▶ _Recorded data_

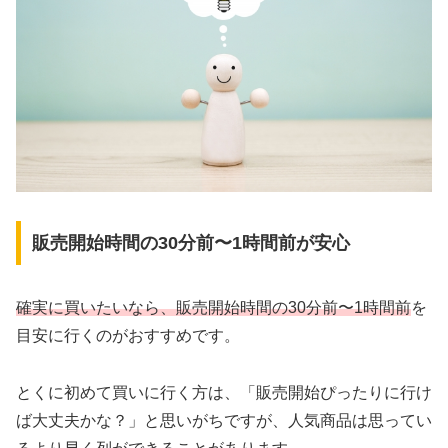
販売開始時間の30分前〜1時間前が安心
確実に買いたいなら、販売開始時間の30分前〜1時間前
を
目安に行くのがおすすめです。
とくに初めて買いに行く方は、「販売開始ぴったりに行け
ば大丈夫かな？」と思いがちですが、人気商品は思ってい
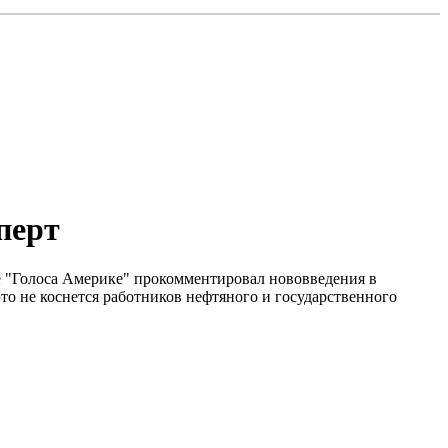
перт
бе "Голоса Америке" прокомментировал нововведения в
это не коснется работников нефтяного и государственного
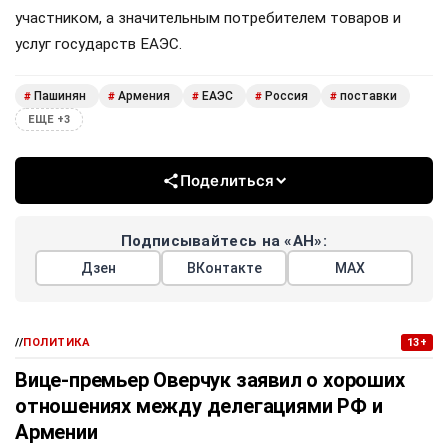
участником, а значительным потребителем товаров и
услуг государств ЕАЭС.
Пашинян
Армения
ЕАЭС
Россия
поставки
#
#
#
#
#
ЕЩЕ +3
Поделиться
Подписывайтесь на «АН»:
Дзен
ВКонтакте
МАХ
//
ПОЛИТИКА
13+
Вице-премьер Оверчук заявил о хороших
отношениях между делегациями РФ и
Армении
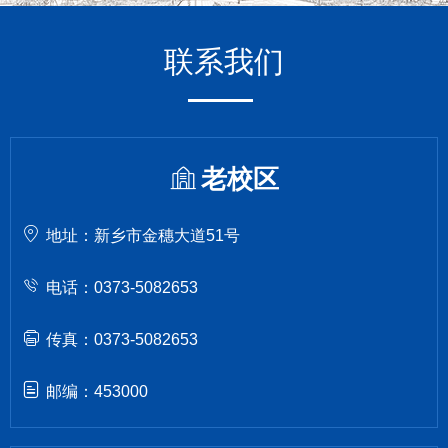
联系我们
老校区
地址：新乡市金穗大道51号
电话：0373-5082653
传真：0373-5082653
邮编：453000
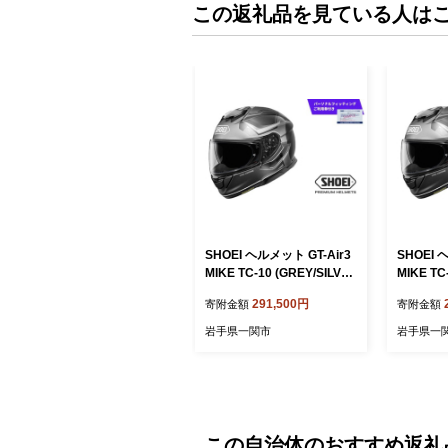
この返礼品を見ている人は
SHOEI ヘルメット GT-Air3
SHOEI 
MIKE TC-10 (GREY/SILVE
MIKE TC
R) XLサイズ パーソナルフ
R) Lサ
291,500円
寄附金額
寄附金額
ィッティングご利用券付 バ
ッティン
イク フルフェイス ショウエ
ク フル
岩手県一関市
岩手県一
イ バイク用品 ツーリング S
バイク用品
HOEI品質 shoei スポーツ
EI品質 s
メンズ レディース
ズ レデ
この自治体のおすすめ返礼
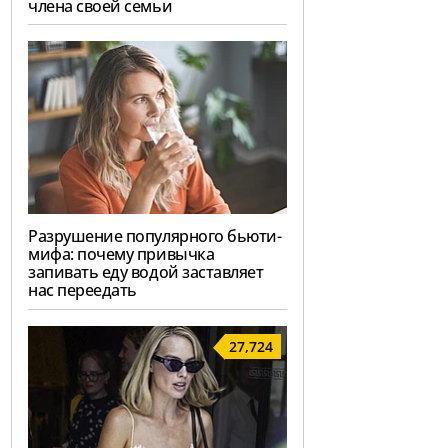
члена своей семьи
Разрушение популярного бьюти-
мифа: почему привычка
запивать еду водой заставляет
нас переедать
27,724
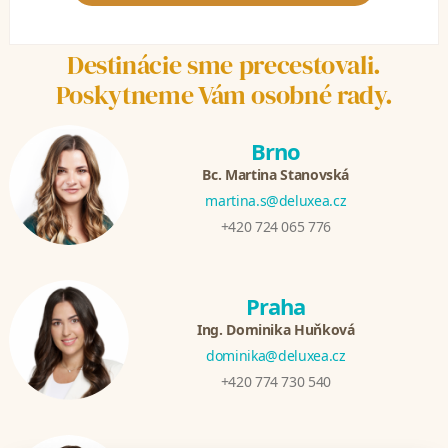
Destinácie sme precestovali.
Poskytneme Vám osobné rady.
Brno
Bc. Martina Stanovská
martina.s@deluxea.cz
+420 724 065 776
Praha
Ing. Dominika Huňková
dominika@deluxea.cz
+420 774 730 540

▶ _Task brief_
Copy out every line above, word for word, minus images.

▶ _Solution to this problem_
販売開始時間の30分前〜1時間前が安心
確実に買いたいなら、販売開始時間の30分前〜1時間前
を
目安に行くのがおすすめです。
とくに初めて買いに行く方は、「販売開始ぴったりに行け
ば大丈夫かな？」と思いがちですが、人気商品は思ってい
перт
бе "Голоса Америке" прокомментировал нововведения в
это не коснется работников нефтяного и государственного
участником, а значительным потребителем товаров и
услуг государств ЕАЭС.
Пашинян
Армения
ЕАЭС
Россия
поставки
#
#
#
#
#
ЕЩЕ +3
Поделиться
Подписывайтесь на «АН»:
Дзен
ВКонтакте
МАХ
//
ПОЛИТИКА
13+
Вице-премьер Оверчук заявил о хороших
отношениях между делегациями РФ и
Армении
联系我们
老校区
地址：新乡市金穗大道51号
电话：0373-5082653
传真：0373-5082653
邮编：453000
この返礼品を見ている人は
SHOEI ヘルメット GT-Air3
SHOEI 
MIKE TC-10 (GREY/SILVE
MIKE TC
R) XLサイズ パーソナルフ
R) Lサ
291,500円
寄附金額
寄附金額
ィッティングご利用券付 バ
ッティン
イク フルフェイス ショウエ
ク フル
岩手県一関市
岩手県一
イ バイク用品 ツーリング S
バイク用品
HOEI品質 shoei スポーツ
EI品質 s
メンズ レディース
ズ レデ
この自治体のおすすめ返礼
члена своей семьи
Разрушение популярного бьюти-
мифа: почему привычка
запивать еду водой заставляет
нас переедать
27,724
Destinácie sme precestovali.
Poskytneme Vám osobné rady.
Brno
Bc. Martina Stanovská
martina.s@deluxea.cz
+420 724 065 776
Praha
Ing. Dominika Huňková
dominika@deluxea.cz
+420 774 730 540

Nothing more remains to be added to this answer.